-- ACTION ITEM --
All entries are to be quoted exactly; the images stay out of the copy.

-- RECORDS SUPPLIED --
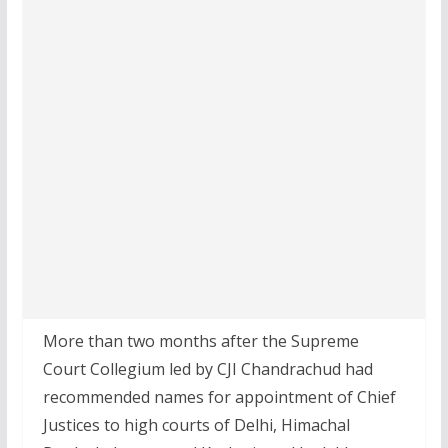
More than two months after the Supreme
Court Collegium led by CJI Chandrachud had
recommended names for appointment of Chief
Justices to high courts of Delhi, Himachal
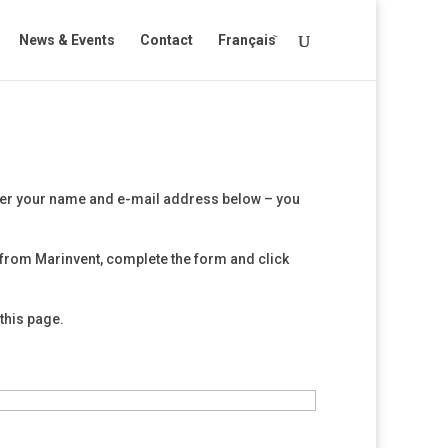
News & Events
Contact
Français
ter your name and e-mail address below – you
from Marinvent, complete the form and click
this page.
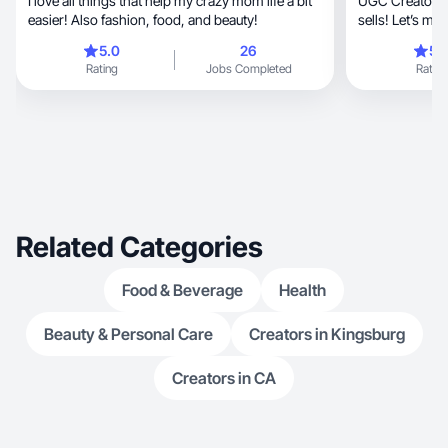
I love all things that help my crazy mom life a bit
UGC Creator vib
easier! Also fashion, food, and beauty!
sells! Let’s ma
5.0
26
5.
Rating
Jobs Completed
Rating
Related Categories
Food & Beverage
Health
Beauty & Personal Care
Creators in Kingsburg
Creators in CA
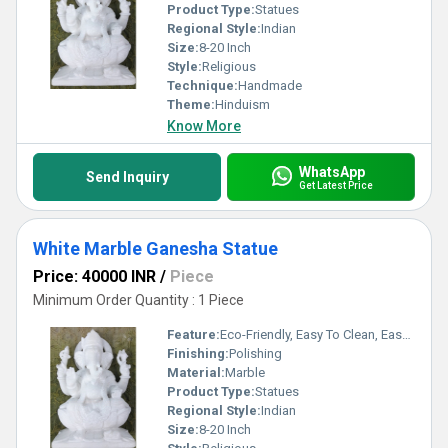
Product Type:
Statues
Regional Style:
Indian
Size:
8-20 Inch
Style:
Religious
Technique:
Handmade
Theme:
Hinduism
Know More
WhatsApp
Send Inquiry
Get Latest Price
White Marble Ganesha Statue
Price: 40000 INR
/
Piece
Minimum Order Quantity : 1 Piece
Feature:
Eco-Friendly, Easy To Clean, Easy To Install
Finishing:
Polishing
Material:
Marble
Product Type:
Statues
Regional Style:
Indian
Size:
8-20 Inch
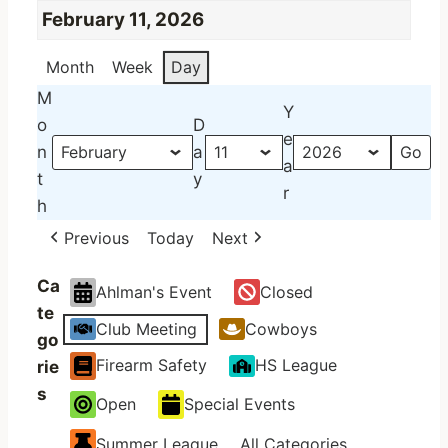
February 11, 2026
Month
Week
Day
M
Y
o
D
e
n
a
a
t
y
r
h
Previous
Today
Next
Ca
Ahlman's Event
Closed
te
Club Meeting
Cowboys
go
Firearm Safety
HS League
rie
s
Open
Special Events
Summer League
All Categories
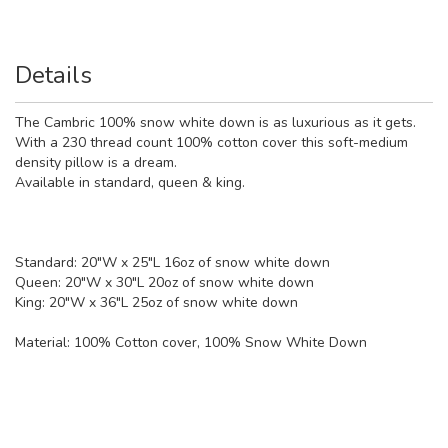
Details
The Cambric 100% snow white down is as luxurious as it gets.
With a 230 thread count 100% cotton cover this soft-medium
density pillow is a dream.
Available in standard, queen & king.
Standard: 20"W x 25"L 16oz of snow white down
Queen: 20"W x 30"L 20oz of snow white down
King: 20"W x 36"L 25oz of snow white down
Material:
100% Cotton cover, 100% Snow White Down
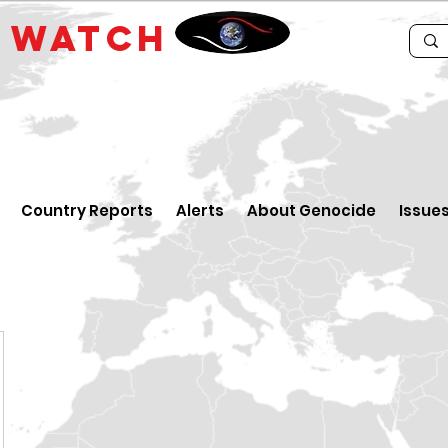
E
WATCH
Country Reports
Alerts
About Genocide
Issue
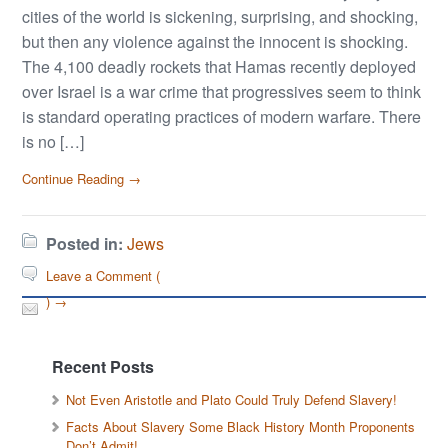
cities of the world is sickening, surprising, and shocking,
but then any violence against the innocent is shocking.
The 4,100 deadly rockets that Hamas recently deployed
over Israel is a war crime that progressives seem to think
is standard operating practices of modern warfare. There
is no […]
Continue Reading →
Posted in:
Jews
Leave a Comment (
) →
Recent Posts
Not Even Aristotle and Plato Could Truly Defend Slavery!
Facts About Slavery Some Black History Month Proponents
Don’t Admit!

-- RESULT --
More than two months after the Supreme
Court Collegium led by CJI Chandrachud had
recommended names for appointment of Chief
Justices to high courts of Delhi, Himachal
News & Events
Contact
Français
ter your name and e-mail address below – you
from Marinvent, complete the form and click
this page.
I love all things that help my crazy mom life a bit
UGC Creator vib
easier! Also fashion, food, and beauty!
sells! Let’s ma
5.0
26
5.
Rating
Jobs Completed
Rating
Related Categories
Food & Beverage
Health
Beauty & Personal Care
Creators in Kingsburg
Creators in CA
Product Type:
Statues
Regional Style:
Indian
Size:
8-20 Inch
Style:
Religious
Technique:
Handmade
Theme:
Hinduism
Know More
WhatsApp
Send Inquiry
Get Latest Price
White Marble Ganesha Statue
Price: 40000 INR
/
Piece
Minimum Order Quantity : 1 Piece
Feature:
Eco-Friendly, Easy To Clean, Easy To Install
Finishing:
Polishing
Material:
Marble
Product Type:
Statues
Regional Style:
Indian
Size:
8-20 Inch
February 11, 2026
Month
Week
Day
M
Y
o
D
e
n
a
a
t
y
r
h
Previous
Today
Next
Ca
Ahlman's Event
Closed
te
Club Meeting
Cowboys
go
Firearm Safety
HS League
rie
s
Open
Special Events
Summer League
All Categories
Details
The Cambric 100% snow white down is as luxurious as it gets.
With a 230 thread count 100% cotton cover this soft-medium
density pillow is a dream.
Available in standard, queen & king.
Standard: 20"W x 25"L 16oz of snow white down
Queen: 20"W x 30"L 20oz of snow white down
King: 20"W x 36"L 25oz of snow white down
Material:
100% Cotton cover, 100% Snow White Down
E
WATCH
Country Reports
Alerts
About Genocide
Issue
cities of the world is sickening, surprising, and shocking,
but then any violence against the innocent is shocking.
The 4,100 deadly rockets that Hamas recently deployed
over Israel is a war crime that progressives seem to think
is standard operating practices of modern warfare. There
is no […]
Continue Reading →
Posted in:
Jews
Leave a Comment (
) →
Recent Posts
Not Even Aristotle and Plato Could Truly Defend Slavery!
Facts About Slavery Some Black History Month Proponents
Don’t Admit!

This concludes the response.